In 2021 in the USA and in 2022 in Europe, atezolizumab was registered for the adjuvant treatment of early breast cancer, based on the IMpower010 study. Which patients could this treatment be used for? How big would this group be?

The benefits of adjuvant postoperative treatment with atezolizumab apply to all patients diagnosed with non-small cell lung cancer who underwent radical resection of the lung parenchyma. However, the greatest benefits may be achieved by patients in stages II and IIIA with PD-L1 expression in tumor cells of at least 50%.

Patients with very good performance status (grade 0) compared to those with good performance status (grade 1), those diagnosed with non-squamous cell carcinoma compared to squamous cell carcinoma, and those with lymph node involvement compared to patients without nodal metastases may also benefit significantly more. Of course, patients with activating mutations in the EGFR gene should not receive adjuvant immunotherapy. Based on potential eligibility criteria, the number of patients who are candidates for postoperative immunotherapy is approximately 700 per year.

What effects can be expected, and to what extent would such a treatment be more effective than chemotherapy?

Analogously to adjuvant postoperative treatment with osimertinb, chemotherapy was also used in the case of adjuvant immunotherapy in registration studies. Therefore, both methods (immunotherapy and postoperative chemotherapy) should be treated as complementary.

Is adjuvant treatment with atezolizumab in early NSCLC already recommended in international guidelines as well as by Polish experts? As a national consultant, would you see the need to expand the drug treatment program for lung cancer to include this option?

Complementary postoperative treatment is recommended by international scientific societies. It should apply to patients with non-small cell lung cancer without mutations in the EGFR gene and with high PD-L1 expression (50% or more cells) who underwent radical resection of the lung parenchyma in stages II and IIIA. I believe that the B.6 program. may be supplemented with atezolizumab in adjuvant treatment, provided that favorable financial conditions are agreed.

Can we expect further registrations of immunotherapy and molecularly targeted drugs in pre- and postoperative treatment in the future? What difference will it make?

Currently, we have a lot of evidence – in the form of results of prospective clinical trials – justifying the use of perioperative immunochemotherapy (including preoperative treatment). I believe that preoperative immunochemotherapy may be of particular importance in patients with stage III non-small cell lung cancer, provided that resection is possible. The above-mentioned studies require further observation, as no significant impact of immunochemotherapy on overall survival rates has been proven so far. Research on the use of molecularly targeted drugs is also underway (e.g. to determine the optimal duration of osimertinib use or the use of ALK-targeted drugs).

Currently, there is a discussion about whether e-cigarettes and tobacco heaters are “safer” than cigarettes and whether they can be recommended in the so-called cigarette harm reduction policy.

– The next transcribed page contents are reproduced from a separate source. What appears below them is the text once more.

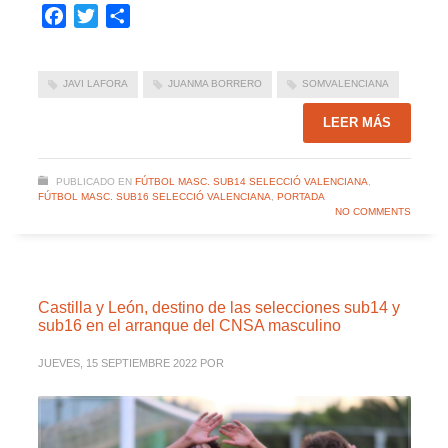
Facebook
Twitter
Compartir
JAVI LAFORA
JUANMA BORRERO
SOMVALENCIANA
LEER MÁS
PUBLICADO EN
FÚTBOL MASC. SUB14 SELECCIÓ VALENCIANA
,
FÚTBOL MASC. SUB16 SELECCIÓ VALENCIANA
,
PORTADA
NO COMMENTS
Castilla y León, destino de las selecciones sub14 y
sub16 en el arranque del CNSA masculino
JUEVES, 15 SEPTIEMBRE 2022
POR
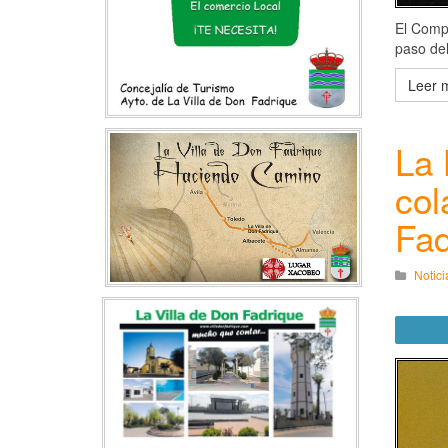
El Compl
paso de
Leer m
La 
col
Fad
Notici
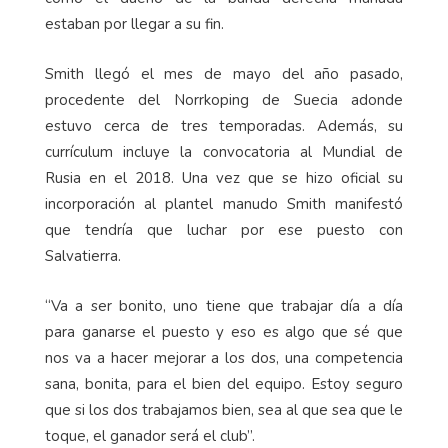
estaban por llegar a su fin.
Smith llegó el mes de mayo del año pasado,
procedente del Norrkoping de Suecia adonde
estuvo cerca de tres temporadas. Además, su
currículum incluye la convocatoria al Mundial de
Rusia en el 2018. Una vez que se hizo oficial su
incorporación al plantel manudo Smith manifestó
que tendría que luchar por ese puesto con
Salvatierra.
“Va a ser bonito, uno tiene que trabajar día a día
para ganarse el puesto y eso es algo que sé que
nos va a hacer mejorar a los dos, una competencia
sana, bonita, para el bien del equipo. Estoy seguro
que si los dos trabajamos bien, sea al que sea que le
toque, el ganador será el club”.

What is your opinion on this when it comes to the risk of lung cancer?

Substitute products for traditional cigarettes are less harmful, but this does not mean complete health safety when used due to the nicotine content. An additional factor – unfavorable for some people – is the risk of replacing substitute products containing nicotine with traditional cigarettes.

Prof. Maciej Krzakowski is a national consultant in the field of clinical oncology, head of the Lung and Thoracic Cancer Clinic of the National Institute of Oncology. Maria Skłodowska-Curie.